Youssef Badr : « L’égalité des chances en France est un mythe »

Magistrat pour les comparutions immédiates au tribunal de Bobigny, dont il est le vice-président, ce fils d’immigrés marocains est très engagé dans la promotion du droit pour chacun de faire ses preuves et de réussir, quelles que soient ses origines sociales ou ethniques.

Youssef Badr, magistrat pour les comparutions immédiates au tribunal de Bobigny, en Seine-Saint-Denis, en banlieue parisienne. © DR

FADWA-ISLA_2024

Publié le 25 août 2023 Lecture : 9 minutes.

Au tribunal judiciaire de Bobigny, dont il préside la 18e chambre correctionnelle, Youssef Badr, 42 ans, a eu à juger en comparution immédiate de nombreuses personnes interpelées au cœur des nuits d’émeutes qui ont suivi la mort de Nahel M., tué par un policier à Nanterre, le 27 juin.

Si certains prévenus, poursuivis pour « participation à un groupement en vue de la préparation de violences ou dégradations », « rébellion », « vols en réunion » ou « violences volontaires », sont multirécidivistes, d’autres en revanche n’ont aucun antécédent avec la justice ou la police. Ce qui rend la question de leur culpabilité beaucoup plus difficile à déterminer pour les magistrats, auxquels le garde des Sceaux, Éric Dupond-Moretti, a demandé, par le biais d’une circulaire diffusée le 30 juin, d’apporter une réponse judiciaire « rapide, ferme et systématique » aux incidents qui ont secoué la France au début de l’été.

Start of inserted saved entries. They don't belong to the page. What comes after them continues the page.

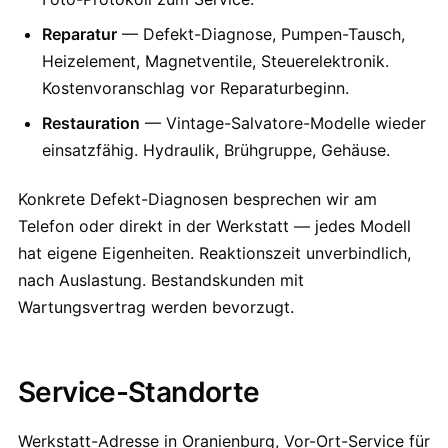
Reparatur
— Defekt-Diagnose, Pumpen-Tausch,
Heizelement, Magnetventile, Steuerelektronik.
Kostenvoranschlag vor Reparaturbeginn.
Restauration
— Vintage-Salvatore-Modelle wieder
einsatzfähig. Hydraulik, Brühgruppe, Gehäuse.
Konkrete Defekt-Diagnosen besprechen wir am
Telefon oder direkt in der Werkstatt — jedes Modell
hat eigene Eigenheiten. Reaktionszeit unverbindlich,
nach Auslastung. Bestandskunden mit
Wartungsvertrag werden bevorzugt.
Service-Standorte
Werkstatt-Adresse in Oranienburg, Vor-Ort-Service für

la suite après cette publicité

Une injonction que Youssef Badr, attaché au devoir de réserve auquel il est soumis, s’interdit de commenter, soulignant que dans cette affaire, comme dans toutes celles qui passent entre ses mains, il rend la justice comme il a appris à le faire : en tenant compte des faits, de la loi, mais aussi de la personnalité du prévenu, de ses antécédents, de sa situation.

Mais le magistrat, passé par la place Vendôme (dont il a été porte-parole) et par l’École nationale de la magistrature (ENM) – où il dirige une session de formation sur les réseaux sociaux –, tient à rappeler que le temps médiatique ne sera jamais celui de la justice.

Et que « la présomption d’innocence protège tout le monde : le pauvre comme le riche, le faible comme le puissant, le Noir comme le Blanc », rappelle cet enfant d’immigrés marocains qui, parallèlement à son travail de magistrat, se démène pour faire de l’égalité des chances une réalité, notamment par le biais de l’association La Courte Échelle, qu’il a créée en 2021 pour lutter contre le décrochage universitaire, en particulier dans les filières de droit.

Jeune Afrique : Vous êtes magistrat pour les comparutions immédiates au tribunal de Bobigny, en Seine-Saint-Denis, département réputé difficile où, à la suite de l’affaire Nahel et surtout des émeutes qu’elle a suscitées, vous avez vu comparaître de nombreuses personnes. Comment avez-vous vécu ce moment ?

la suite après cette publicité

Youssef Badr : En tant que magistrat, mon métier est de juger les affaires qui me sont présentées par le procureur de la République. Je suis magistrat depuis maintenant quinze ans et j’ai été formé pour faire face à une masse importante d’affaires, ainsi qu’au jugement de certaines affaires sensibles ou difficiles. Même si l’acte de juger n’est jamais simple, je n’ai pas spécialement de commentaire à faire sur la façon dont j’ai vécu ces moments s’agissant de l’exercice de mon métier.

En tant que citoyen, forcément j’ai été inquiet (et je le reste) sur ces événements car j’avais peur que la situation ne devienne incontrôlable dans le pays et que les conséquences pour le vivre ensemble ne deviennent durables. On ne peut pas être insensible, à la place qui est la mienne en tant que magistrat et président d’association sur l’égalité des chances, au fait qu’une partie de la population se considère comme des citoyens de seconde zone.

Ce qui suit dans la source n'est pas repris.